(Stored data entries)

------------------------

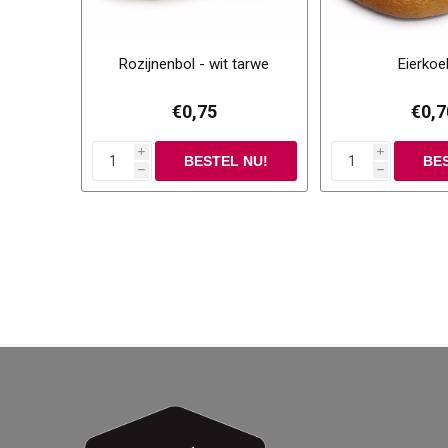
Rozijnenbol - wit tarwe
Eierkoe
€0,75
€0,7
i
i
h
h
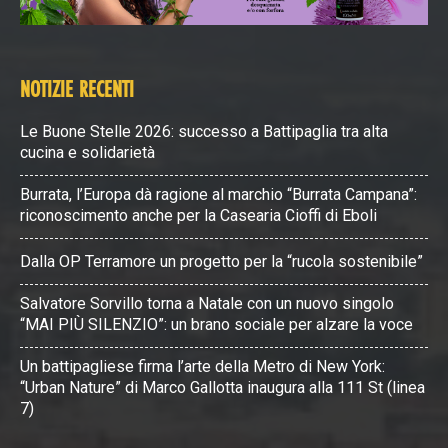
NOTIZIE RECENTI
Le Buone Stelle 2026: successo a Battipaglia tra alta
cucina e solidarietà
Burrata, l’Europa dà ragione al marchio “Burrata Campana”:
riconoscimento anche per la Casearia Cioffi di Eboli
Dalla OP Terramore un progetto per la “rucola sostenibile”
Salvatore Sorvillo torna a Natale con un nuovo singolo
“MAI PIÙ SILENZIO”: un brano sociale per alzare la voce
Un battipagliese firma l’arte della Metro di New York:
“Urban Nature” di Marco Gallotta inaugura alla 111 St (linea
7)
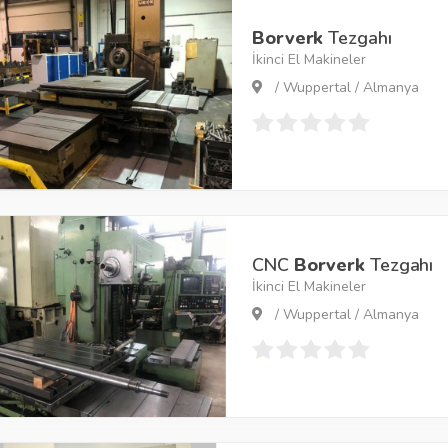
Borverk
Tezgahı
İkinci El Makineler
/ Wuppertal / Almanya
CNC
Borverk
Tezgahı
İkinci El Makineler
/ Wuppertal / Almanya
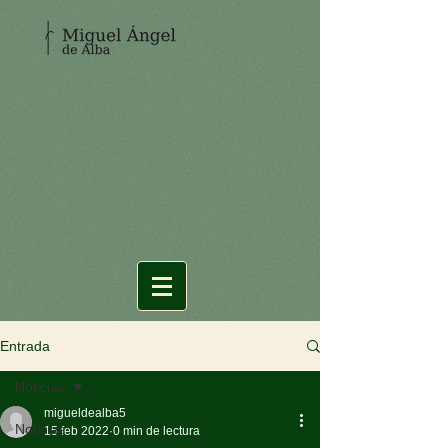
Entrada
Noticias
migueldealba5
Noticias
15 feb 2022
0 min de lectura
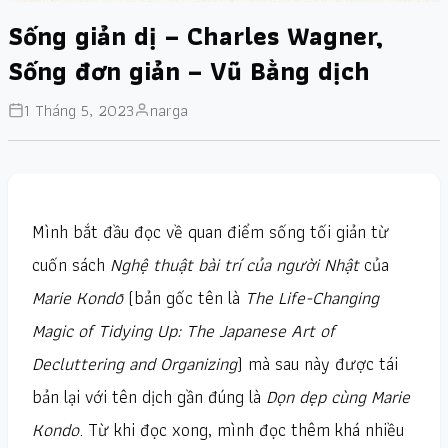
Sống giản dị – Charles Wagner,
Sống đơn giản – Vũ Bằng dịch
1 Tháng 5, 2023
narga
Mình bắt đầu đọc về quan điểm sống tối giản từ
cuốn sách
Nghệ thuật bài trí của người Nhật
của
Marie Kondō
(bản gốc tên là
The Life-Changing
Magic of Tidying Up: The Japanese Art of
Decluttering and Organizing
) mà sau này được tái
bản lại với tên dịch gần đúng là
Dọn dẹp cùng Marie
Kondo
. Từ khi đọc xong, mình đọc thêm khá nhiều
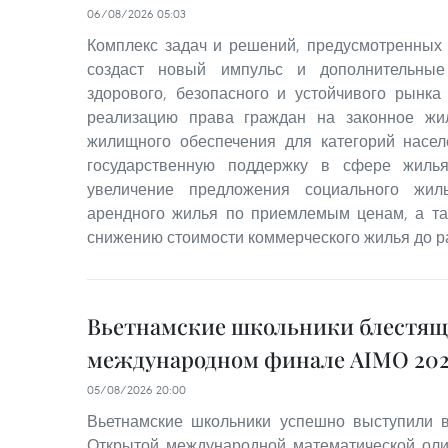
06/08/2026 05:03
Комплекс задач и решений, предусмотренных
создаст новый импульс и дополнительные
здорового, безопасного и устойчивого рынка
реализацию права граждан на законное жи
жилищного обеспечения для категорий насе
государственную поддержку в сфере жилья
увеличение предложения социального жил
арендного жилья по приемлемым ценам, а та
снижению стоимости коммерческого жилья до р
Вьетнамские школьники блестящ
международном финале AIMO 202
05/08/2026 20:00
Вьетнамские школьники успешно выступили
Открытой международной математической оли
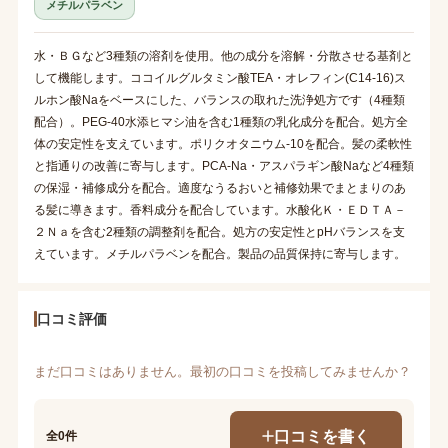
メチルパラベン
水・ＢＧなど3種類の溶剤を使用。他の成分を溶解・分散させる基剤と
して機能します。ココイルグルタミン酸TEA・オレフィン(C14-16)ス
ルホン酸Naをベースにした、バランスの取れた洗浄処方です（4種類
配合）。PEG-40水添ヒマシ油を含む1種類の乳化成分を配合。処方全
体の安定性を支えています。ポリクオタニウム-10を配合。髪の柔軟性
と指通りの改善に寄与します。PCA-Na・アスパラギン酸Naなど4種類
の保湿・補修成分を配合。適度なうるおいと補修効果でまとまりのあ
る髪に導きます。香料成分を配合しています。水酸化Ｋ・ＥＤＴＡ－
２Ｎａを含む2種類の調整剤を配合。処方の安定性とpHバランスを支
えています。メチルパラベンを配合。製品の品質保持に寄与します。
口コミ評価
まだ口コミはありません。最初の口コミを投稿してみませんか？
口コミを書く
全0件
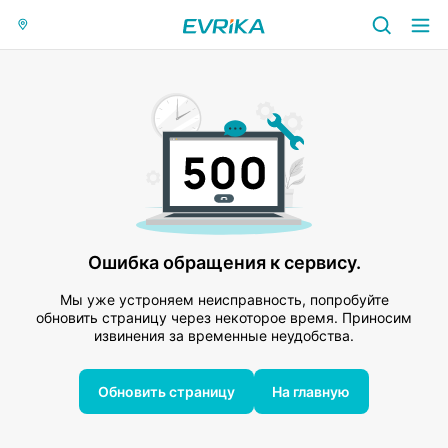
Ошибка обращения к сервису.
Мы уже устроняем неисправность, попробуйте
обновить страницу через некоторое время. Приносим
извинения за временные неудобства.
Обновить страницу
На главную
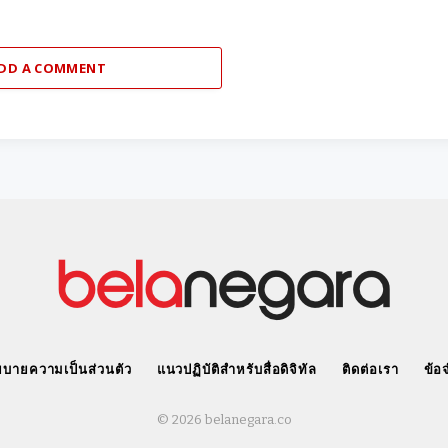
DD A COMMENT
บายความเป็นส่วนตัว
แนวปฏิบัติสำหรับสื่อดิจิทัล
ติดต่อเรา
ข้อ
© 2026 belanegara.co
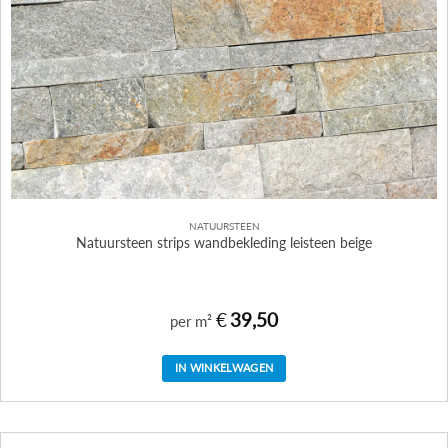
NATUURSTEEN
Natuursteen strips wandbekleding leisteen beige
€
39,50
per m²
IN WINKELWAGEN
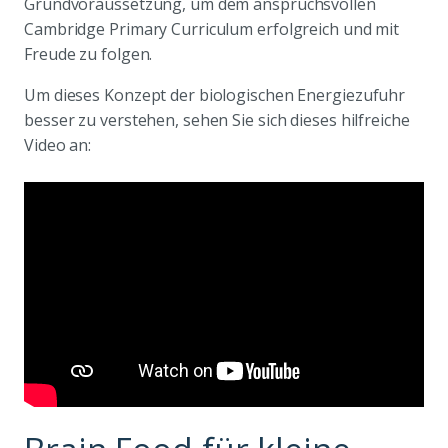
Grundvoraussetzung, um dem anspruchsvollen
Cambridge Primary Curriculum erfolgreich und mit
Freude zu folgen.
Um dieses Konzept der biologischen Energiezufuhr
besser zu verstehen, sehen Sie sich dieses hilfreiche
Video an:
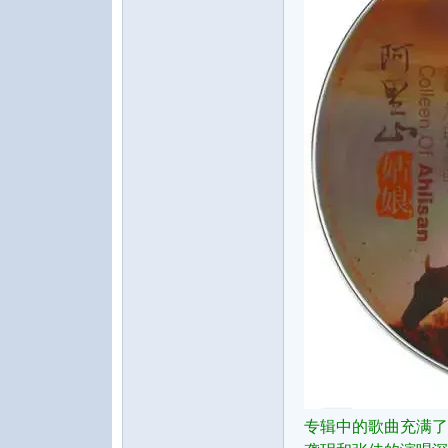
论
坛
专辑中的歌曲充满了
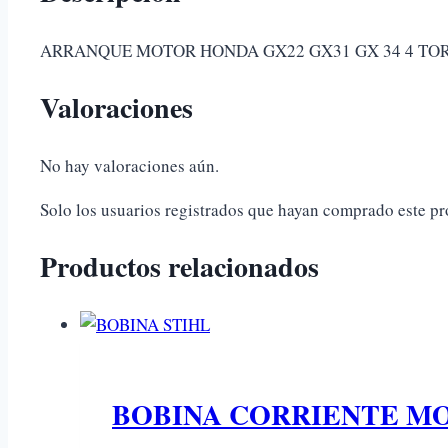
ARRANQUE MOTOR HONDA GX22 GX31 GX 34 4 TO
Valoraciones
No hay valoraciones aún.
Solo los usuarios registrados que hayan comprado este p
Productos relacionados
BOBINA CORRIENTE MO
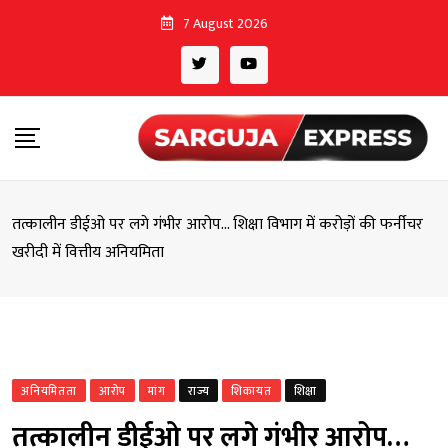
Skip
7 August 2026
to
content
तत्कालीन डीईओ पर लगे गंभीर आरोप… शिक्षा विभाग में करोड़ों की फर्नीचर
खरीदी में वित्तीय अनियमिता
अनियमितता
आरोप
मांग
राज्य
शिकायत
शिक्षा
तत्कालीन डीईओ पर लगे गंभीर आरोप…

------------------------

(Task goal)
Going through the records above, count the lines that hold the string "школьники" and give only the total.

(Output of the exercise)
2